The required output is the lines below from the line containing "algorithm, Production planning." to the line containing "Download Options", inclusive, retyped exactly. No other lines belong in it.

The data:
Segment Open
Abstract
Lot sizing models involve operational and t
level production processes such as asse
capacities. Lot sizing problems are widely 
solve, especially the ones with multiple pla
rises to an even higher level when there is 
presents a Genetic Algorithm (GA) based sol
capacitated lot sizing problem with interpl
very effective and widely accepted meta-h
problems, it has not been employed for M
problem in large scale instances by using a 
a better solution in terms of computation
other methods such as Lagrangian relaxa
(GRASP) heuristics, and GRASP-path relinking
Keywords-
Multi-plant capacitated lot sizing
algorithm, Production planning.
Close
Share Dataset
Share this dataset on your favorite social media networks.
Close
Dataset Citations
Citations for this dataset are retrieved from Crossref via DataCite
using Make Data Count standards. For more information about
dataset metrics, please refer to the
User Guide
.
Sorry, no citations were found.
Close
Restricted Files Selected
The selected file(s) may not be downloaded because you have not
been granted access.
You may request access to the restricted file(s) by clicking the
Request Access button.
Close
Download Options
Segment Closed
Segment Open
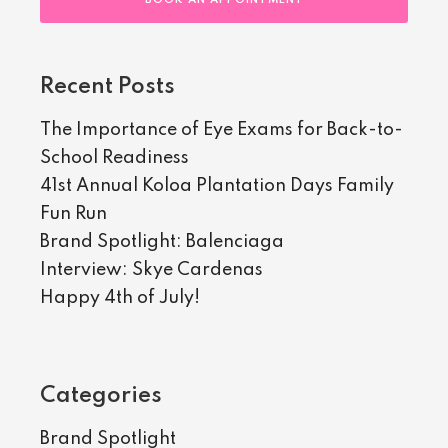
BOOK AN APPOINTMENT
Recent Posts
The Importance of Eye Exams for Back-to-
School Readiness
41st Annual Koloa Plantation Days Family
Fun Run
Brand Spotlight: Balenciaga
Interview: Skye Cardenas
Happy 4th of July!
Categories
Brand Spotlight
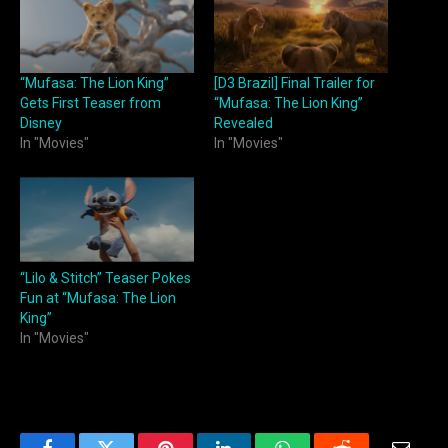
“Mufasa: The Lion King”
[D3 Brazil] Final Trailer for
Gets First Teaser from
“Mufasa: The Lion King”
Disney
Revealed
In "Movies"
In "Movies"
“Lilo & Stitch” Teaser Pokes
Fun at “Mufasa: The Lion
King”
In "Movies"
Segment Closed
Segment Open
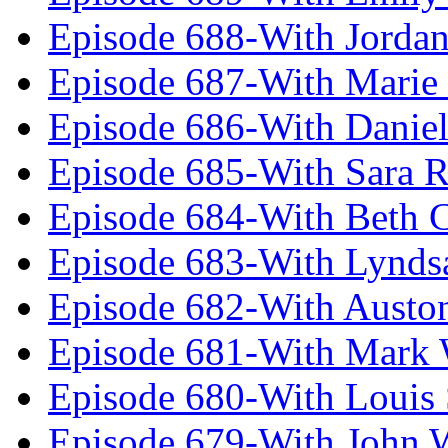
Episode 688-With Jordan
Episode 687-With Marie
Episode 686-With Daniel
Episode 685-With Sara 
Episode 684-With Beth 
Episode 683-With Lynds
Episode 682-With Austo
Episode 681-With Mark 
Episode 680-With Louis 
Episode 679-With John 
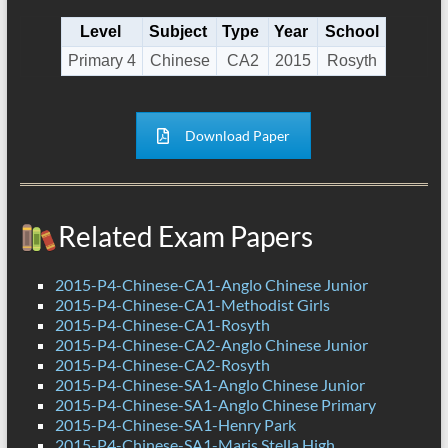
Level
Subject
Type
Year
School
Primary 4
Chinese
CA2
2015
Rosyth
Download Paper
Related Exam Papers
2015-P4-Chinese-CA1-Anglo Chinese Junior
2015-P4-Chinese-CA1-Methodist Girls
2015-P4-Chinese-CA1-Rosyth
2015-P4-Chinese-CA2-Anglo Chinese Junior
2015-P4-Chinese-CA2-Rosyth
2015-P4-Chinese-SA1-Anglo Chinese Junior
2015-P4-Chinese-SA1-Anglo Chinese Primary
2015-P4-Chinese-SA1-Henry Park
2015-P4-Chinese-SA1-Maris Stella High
Segment Closed
Exercise response:
algorithm, Production planning.
Close
Share Dataset
Share this dataset on your favorite social media networks.
Close
Dataset Citations
Citations for this dataset are retrieved from Crossref via DataCite
using Make Data Count standards. For more information about
dataset metrics, please refer to the
User Guide
.
Sorry, no citations were found.
Close
Restricted Files Selected
The selected file(s) may not be downloaded because you have not
been granted access.
You may request access to the restricted file(s) by clicking the
Request Access button.
Close
Download Options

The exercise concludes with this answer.